Georgian political analyst Mamuka Areshidze said the Georgian society lacks a protest charge, which is required of any revolution. He named the opposition's inability to unite as the main problem.

Areshidze believes the opposition in Georgia lacks a truly charismatic leader. "Once, the opposition has three such leaders as Zviad Gamsakhurdia, Gia Chanturia and Mikheil Saakashvili. Today, the opposition lacks such people and there is a simple answer to why
people do not go out: individuals always feel a leader who can lead them," Areshidze said.

Resonance newspaper Chief Editor Lasha Tugushi believes the opposition leaders calling on people to go out have no program, except the slogan of change of the power.

"Almost no one takes part in the rallies, because the opposition leaders calling on people to go to the street lack program, but only the declared slogan of the seizure of power. In addition, violent
methods of struggle for the power are unacceptable for most Georgian people," Tugushi told the Maestro TV channel.

The population has a low confidence in the opposition leaders, since "too many errors have been admitted.

Expert Nick Chitadze told Trend that the principal objective of the People's Assembly is to bring confusion to Georgia. "The People's Assembly aims to damage Georgia's image and represent our country in a precarious state. That's why they go to the provocation, so that the foreign media got footage, in which the authorities disperse an opposition rally. The Russian media also assist by spreading materials that suits them.

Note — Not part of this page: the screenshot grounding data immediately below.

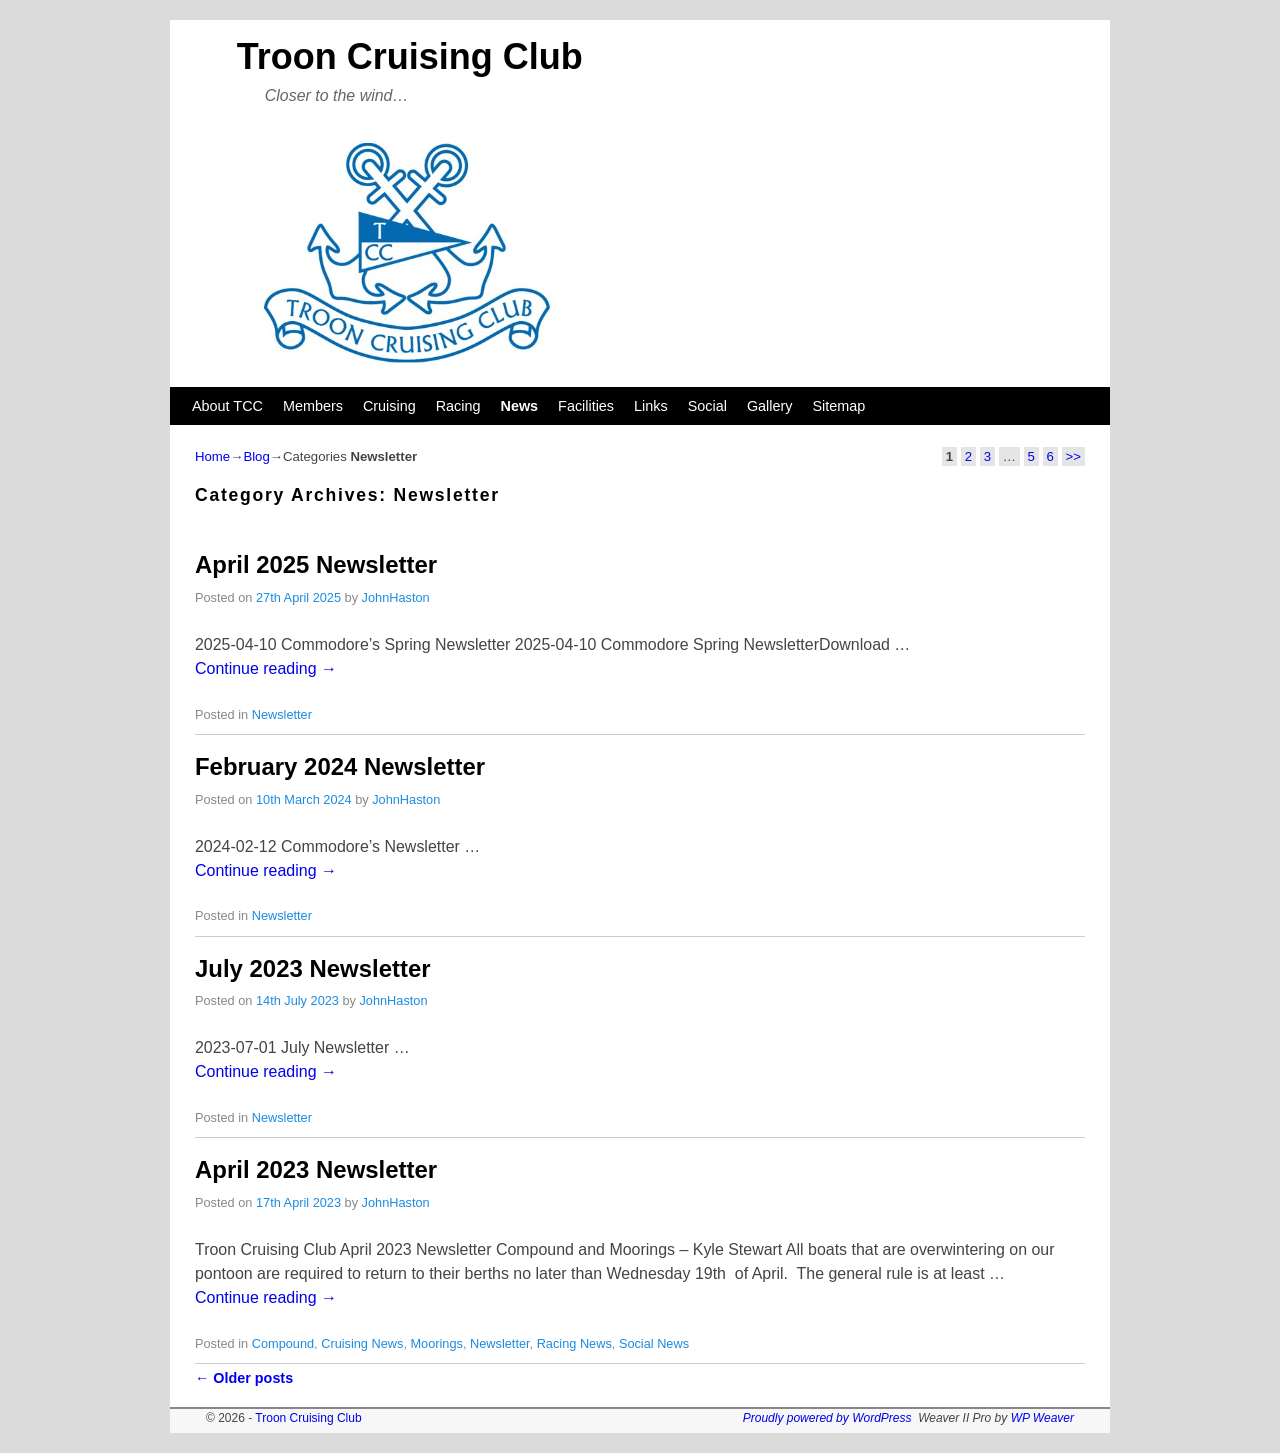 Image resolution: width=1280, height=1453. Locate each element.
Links (651, 406)
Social (707, 406)
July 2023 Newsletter (313, 968)
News (520, 406)
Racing (458, 406)
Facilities (586, 406)
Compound (283, 1343)
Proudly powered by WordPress (827, 1418)
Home (212, 456)
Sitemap (838, 406)
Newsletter (282, 714)
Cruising (389, 406)
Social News (654, 1343)
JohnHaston (396, 597)
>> (1073, 456)
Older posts (244, 1378)
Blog (256, 456)
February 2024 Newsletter (340, 766)
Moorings (436, 1343)
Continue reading (266, 668)
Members (313, 406)
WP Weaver (1042, 1418)
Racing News (574, 1343)
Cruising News (362, 1343)
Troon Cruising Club (410, 56)
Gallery (770, 406)
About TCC (227, 406)
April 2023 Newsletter (316, 1169)
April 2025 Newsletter (316, 564)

But, given that people do not support the People's
Assembly, I think that its rallies will cause only a backlash among the population," he said.

Regarding Okruashvili's possible arrival, Chitadze considers it a "political stunt", and is sure that Okruashvili is not going to come home.

Georgian Strategy and International Affairs Fund Chief Alexander Rondeli believes the opposition is trying to organize the unrest in the country.

"But most people do not support the rallies, if people wanted rallies," he said.

He said the opposition has virtually no chance to achieve any concrete result.

Expert Soso Tsintsadze said the Georgian society is not an advocate of radical action, so the protest will have no result. "The opposition leaders, who began the protest, expected many more people, but their hopes were dashed.

He stressed that the opposition, which went on the street, presumably, will try to resort to possible drastic measures on May 26 and disrupt the military parade, though authorities would not allow.

A number of liberal opposition parties, including the Christian Democratic Movement and the New Right, had already advised the authorities to cancel the parade to avoid escalation.